BlueCatShip, you’re right, I forgot r vs rr. This is another oddity of the spelling, as the double flap “rr” sound is written “rr” between vowels, but “r” at the start of a word, while the single flap “r” is written as a single “r” between vowels, and it never happens at the start of a word. They couldn’t go with the simpler “rr for double flap”, “r for single flap”, could they?
And, of course, the bits about spelling are mostly valid for all Spanish-speaking countries, but the phonetics has many variants, even in Spain. The falling of the intervocalic “d” in past participes (pronouncing “venido” as “venío”, or “cansado” as “cansao”) is widespread, for example. The “z” sound (from thin) is almost exclusively used in center, north and northeast Spain, and conflated with “s” everywhere else (inside and outside Spain). Etc, etc. etc.
Good point, Lektu. 🙂
Thanks, everyone! I had fun recording it, and I left in a couple of items where either I missed it and corrected myself, or where the pronunciation differs enough.

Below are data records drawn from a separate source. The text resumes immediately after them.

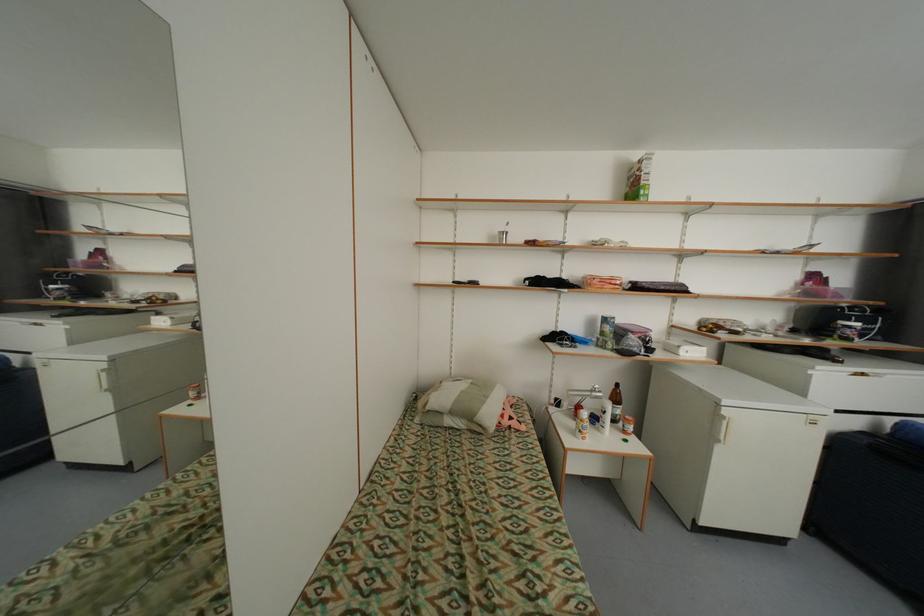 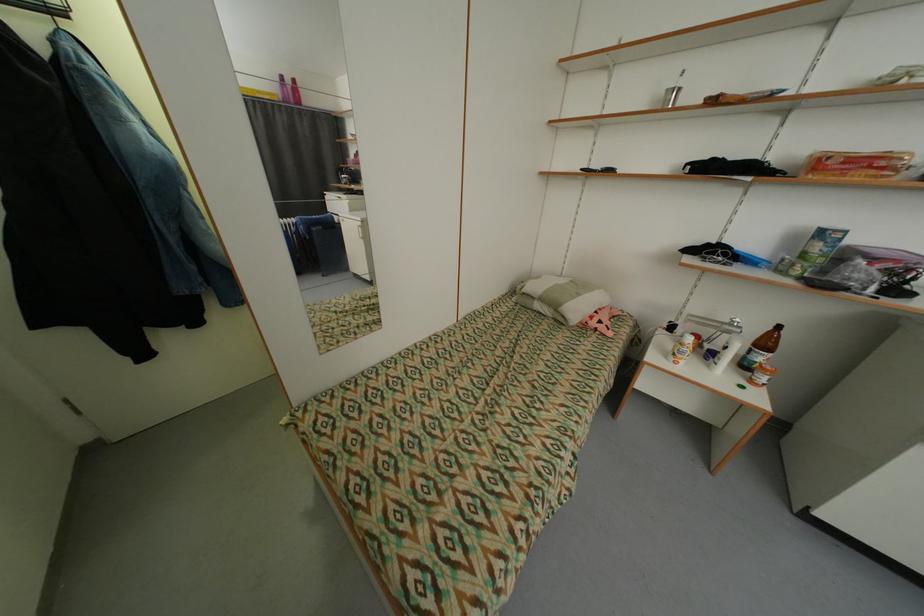 The point at (512, 423) is marked in the first image. Where is the corresponding point in the second image?

(600, 323) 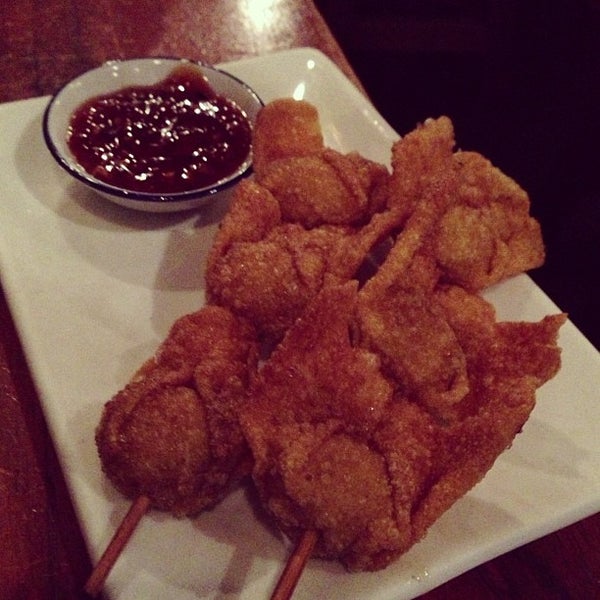 Where is `dark blue bowl border`? The height and width of the screenshot is (600, 600). dark blue bowl border is located at coordinates (128, 195). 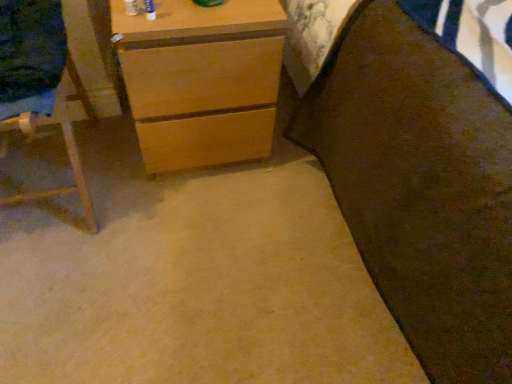 Identify the location of vacant location below wooden easel at left (from a real-world perspective). This screenshot has height=384, width=512. (49, 175). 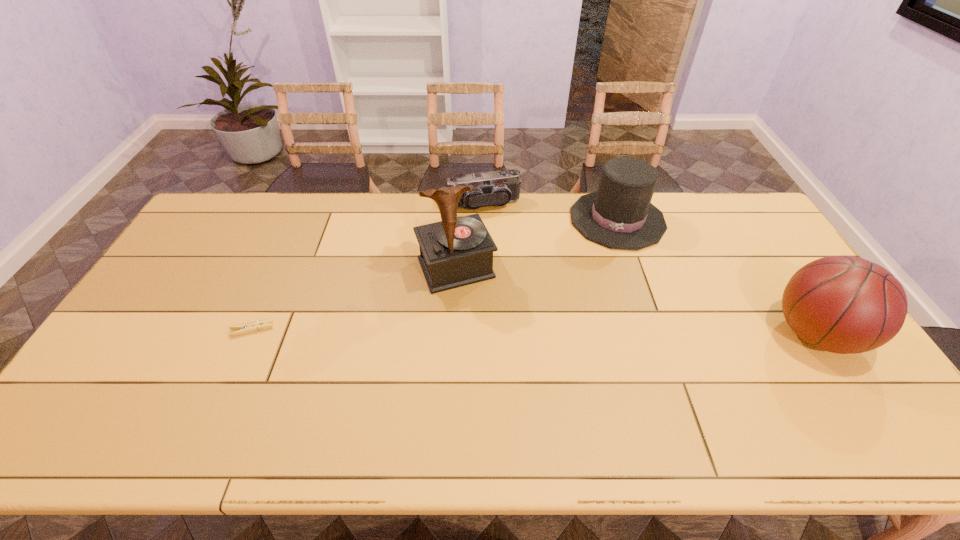 The width and height of the screenshot is (960, 540). Identify the location of free point between the third tallest object and the camcorder. (550, 212).

The height and width of the screenshot is (540, 960). What are the coordinates of `unoccupied position between the basketball and the tallest object` in the screenshot? It's located at (636, 301).

Identify the location of free spot between the tallest object and the clothespin. This screenshot has height=540, width=960. (354, 299).

The image size is (960, 540). I want to click on free space that is in between the phonograph_record and the second object from right to left, so click(537, 244).

You are a GUI agent. You are given a task and a screenshot of the screen. Output one action in this format:
    pyautogui.click(x=<x>, y=<y>)
    Task: Click on the unoccupied position between the camcorder and the clothespin
    
    Given the screenshot: What is the action you would take?
    pyautogui.click(x=368, y=267)

Find the location of a particular element. The image size is (960, 540). free space between the tallest object and the rightmost object is located at coordinates (636, 301).

The height and width of the screenshot is (540, 960). In order to click on free space between the third tallest object and the camcorder in this screenshot , I will do `click(550, 212)`.

Identify which object is located as the third nearest to the tallest object. Please provide its 2D coordinates. Your answer should be formatted as a tuple, i.e. [(x, y)], where the tuple contains the x and y coordinates of a point satisfying the conditions above.

[(250, 327)]

Locate an element on the screen. The image size is (960, 540). the fourth closest object to the basketball is located at coordinates (250, 327).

The one I really noticed was WIND and MIND. But “wind” is short-I for the or a wind, windy, and long-I for “to wind, wind up/down, winding.” Come to think of it, they got confused about “wound” too: to wind, wound, unwound (OW, AH-OOH) versus a wound (OOH), to wound, be wounded (OOH).
Both “either” and “neither” come out as “igh-dher, nigh-dher” or “ee-dher, nee-dher,” but they vary so much, even within a single dialect, it’s hard to tell. Both are listed as correct in American dictionaries. I think the long-I is typical for British English.
Ad of course the differences between US and UK pronunciation.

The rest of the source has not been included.